In America, housing projects are often poorly-maintained and crime-ridden, a form of ghettoization that people want to escape. In Vienna the projects (Gemeindegebau) are where people want to live. But this network is expensive to build and maintain, and given the influx of asylum seekers needing housing, the city’s housing blueprint may be changing. While all profits from rents are ploughed back into new construction, the system relies on heavy taxation that Americans have historically resisted.
Wedgewood, Inc. was founded in 1985 in Redondo Beach, California. Its corporate headquarters inhabits some 50,000 square feet in this pleasant beach community. The company describes itself as “an integrated network of companies concentrating on real estate opportunities.”
Redondo Beach was until recently also the corporate home of Northrop Grumman, the second-largest defense contractor in the USA. Northrop’s highly diversified operations included in 2003 a $48 million contract to train the Iraqi army, and more recently, the design of the Global Hawk drone downed last year by Iran. The US has only three remaining of this $200 million aircraft, but replacement should be simple given the $718 billion budgeted for defense in 2020. This same budget apportions $44.1 billion for Housing, which is a fairly clear illustration of national priorities.
Northrop recently moved its headquarters to Washington D.C. to be near its main client. But Wedgewood, Inc.remains in Redondo Beach–as does a great deal of discretionary income. Real estate investments reap historically high profits. The current ROI (Return on Investment) for so-called fix and flip investments often exceed 100% of the original investment, although the current ROI (Return On Investment) clocks in at a relatively low 40%.
Wedgewood owns around 120 other Bay Area properties besides 2628 Magnolia Street.

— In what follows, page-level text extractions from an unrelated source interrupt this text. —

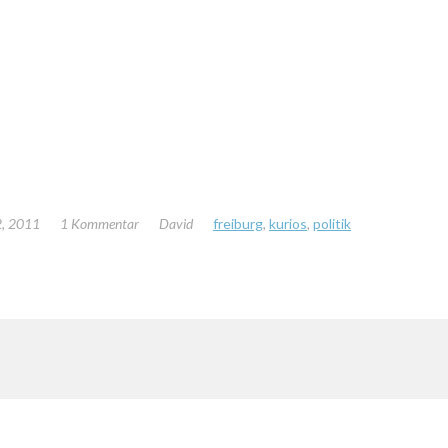
, 2011
1 Kommentar
David
freiburg
,
kurios
,
politik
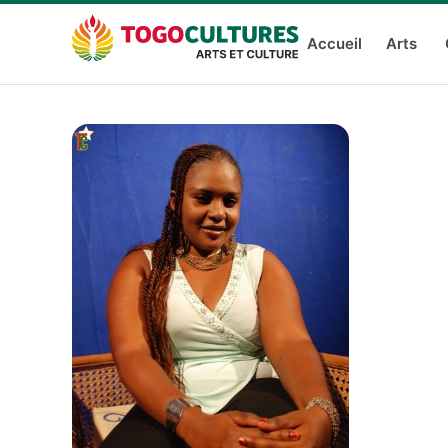
Accueil
Arts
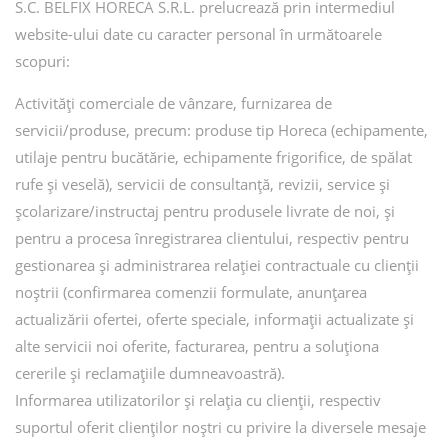
S.C. BELFIX HORECA S.R.L. prelucrează prin intermediul
website-ului date cu caracter personal în următoarele
scopuri:
Activități comerciale de vânzare, furnizarea de
servicii/produse, precum: produse tip Horeca (echipamente,
utilaje pentru bucătărie, echipamente frigorifice, de spălat
rufe și veselă), servicii de consultanță, revizii, service și
școlarizare/instructaj pentru produsele livrate de noi, și
pentru a procesa înregistrarea clientului, respectiv pentru
gestionarea și administrarea relației contractuale cu clienții
noștrii (confirmarea comenzii formulate, anunțarea
actualizării ofertei, oferte speciale, informații actualizate și
alte servicii noi oferite, facturarea, pentru a soluționa
cererile și reclamațiile dumneavoastră).
Informarea utilizatorilor și relația cu clienții, respectiv
suportul oferit clienților noștri cu privire la diversele mesaje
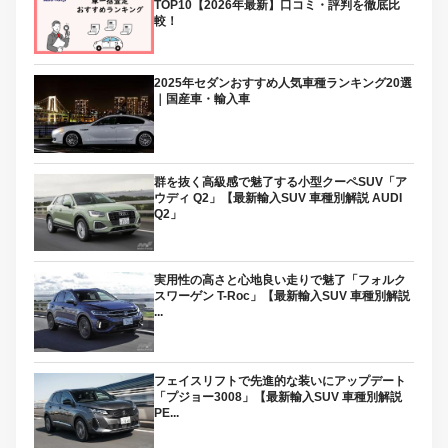
TOP10【2026年最新】口コミ・評判を徹底比
較！
2025年セダンおすすめ人気車種ランキング20選
｜国産車・輸入車
群を抜く高級感で魅了する小型クーペSUV「ア
ウディ Q2」【最新輸入SUV 車種別解説 AUDI
Q2」
実用性の高さと心地良い走りで魅了「フォルク
スワーゲン T-Roc」【最新輸入SUV 車種別解説
...
フェイスリフトで先進的な装いにアップデート
「プジョー3008」【最新輸入SUV 車種別解説
PE...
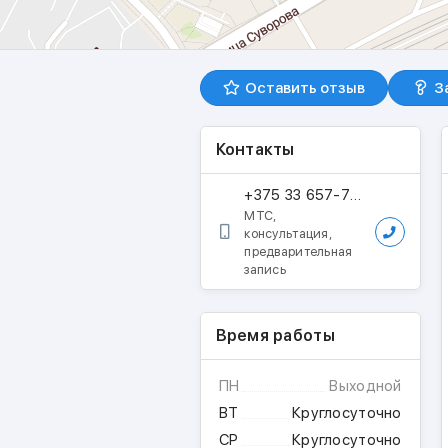
Оставить отзыв
З
Контакты
+375 33 657-77-19
МТС,
консультация,
предварительная
запись
Время работы
ПН
Выходной
ВТ
Круглосуточно
СР
Круглосуточно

In the agreement negotiated by Oakland mayor Libby Schaaf and Governor Gavin Newsom’s office, Wedgewood agreed to sell the Magnolia Street house to the Oakland Community Land Trust–and to offer their other properties as well to the tenants before putting them on the open market. This “right of first refusal” has been a successful principle of tenant activism in other progressive cities. This is a serious victory for the local branch of housing activists in the Alliance for Community Empowerment, and a cautionary development for real estate speculators.
Wedgewood does not own the Oakland apartment complexes where residents have been withholding rent because of poor maintenance, and even organizing to buy the building. These tenants will welcome the breaking news that the Alameda County district attorney’s office has withdrawn all charges against the Moms4Housing collective and their supporters.